Williams said yesterday he could not confirm or deny anything to do with any grand jury investigation.
Asked if he had any comment with regard to Peruto's name calling, Williams simply said, "No, I don't."
"What killed her, why was I targeted, and why was a grand jury necessary?" Peruto wrote on his Facebook page soon after the D.A.'s Office issued a one-sentence statement Wednesday saying it concluded its investigation into Julia Papazian Law's death and found "no evidence of criminal activity."
"As I said months ago, we will never know what happened, because the D.A. will have to embarrass his friend and contributor," Peruto, 58, wrote on Facebook. "Vote this power tripping bum out of office! I hope you sue me you fat -----," he added.
Peruto's Facebook comments were reported by Philadelphia magazine Wednesday.
Law was a paralegal in Peruto's Center City office. She had dated Peruto - her boss - for nearly six weeks up until her death.
The "friend and contributor" Peruto was referring to is lobbyist John Hawkins, 42.
Hawkins, vice president for city relations at Center City consulting firm S. R. Wojdak & Associates, is the person Peruto says was the married man with whom Law apparently had a secret, six-year affair, which overlapped his relationship with her.
The grand-jury report, if one were written, "is not going to have one scintilla of evidence of criminality against me," Peruto said.
But, he said, "it could be embarrassing to [Hawkins]," because it would detail Hawkins' relationship with Law.
Williams, asked about Peruto's allegations, said: "I'm not going to react to that. That's nonsensical."
Hawkins declined to comment yesterday.
Peruto said Williams put him through "nine months of hell" since Law's death and wasted taxpayers' money on the grand-jury investigation.
Peruto was in Avalon, N.J., on May 25 when Law's body was found by a maintenance worker.

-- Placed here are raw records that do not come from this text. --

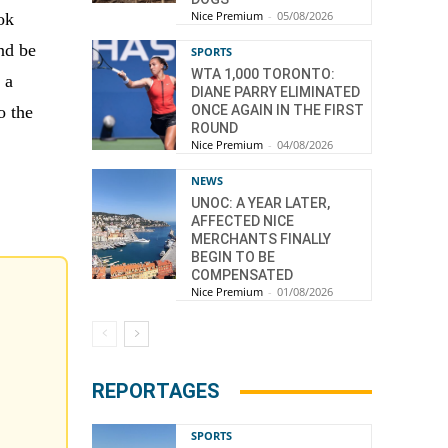
Nice Premium
-
05/08/2026
ok
nd be
SPORTS
WTA 1,000 TORONTO:
 a
DIANE PARRY ELIMINATED
o the
ONCE AGAIN IN THE FIRST
ROUND
Nice Premium
-
04/08/2026
NEWS
UNOC: A YEAR LATER,
AFFECTED NICE
MERCHANTS FINALLY
BEGIN TO BE
COMPENSATED
Nice Premium
-
01/08/2026
REPORTAGES
SPORTS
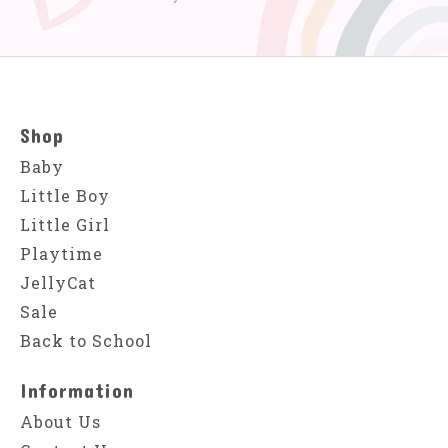
Shop
Baby
Little Boy
Little Girl
Playtime
JellyCat
Sale
Back to School
Information
About Us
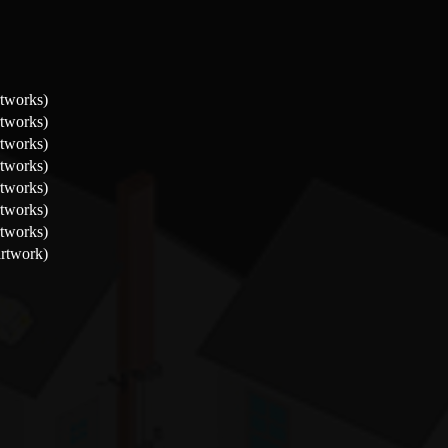
rtworks)
rtworks)
rtworks)
rtworks)
rtworks)
rtworks)
rtworks)
artwork)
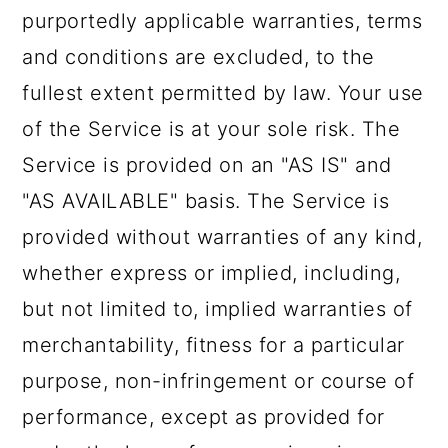
purportedly applicable warranties, terms
and conditions are excluded, to the
fullest extent permitted by law. Your use
of the Service is at your sole risk. The
Service is provided on an "AS IS" and
"AS AVAILABLE" basis. The Service is
provided without warranties of any kind,
whether express or implied, including,
but not limited to, implied warranties of
merchantability, fitness for a particular
purpose, non-infringement or course of
performance, except as provided for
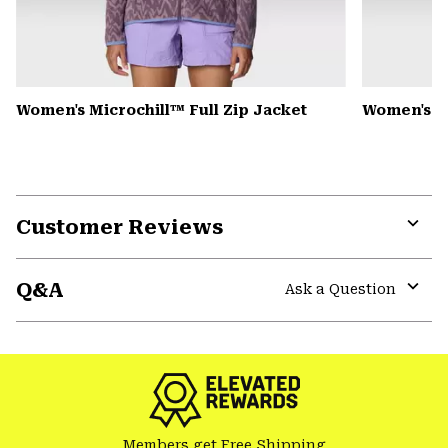
Women's Microchill™ Full Zip Jacket
Women's 
Customer Reviews
Expa
or
Q&A
colla
Ask a Question
secti
Expa
or
colla
secti
Members get Free Shipping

To Peruto's shock, the D.A. launched the grand-jury investigation, which he considered a "vendetta" against him because he is a veteran defense lawyer.
Williams yesterday called Law's death "tragic" and said if his office hadn't investigated, people would wonder why it didn't.
"We never said we were going to investigate anyone in particular," he said. "The laws, the ethics of what we do, of how we handle grand juries precludes me from saying anything more than that."
Police have said Law was alone in Peruto's apartment when she died. Several news organizations have reported that Law had a blood-alcohol level several times above the legal limit to drive.
Peruto has said that the city Medical Examiner's Office and a toxicological study both found shortly after Law's death that it was accidental and the result of alcohol poisoning.
Jeff Moran, spokesman for the Medical Examiner's Office, said yesterday that the manner of death had been ruled "accidental" and the cause was "drowning." When asked if these rulings were made last year, he said no, and would only say that "the case was unpended [Wednesday]."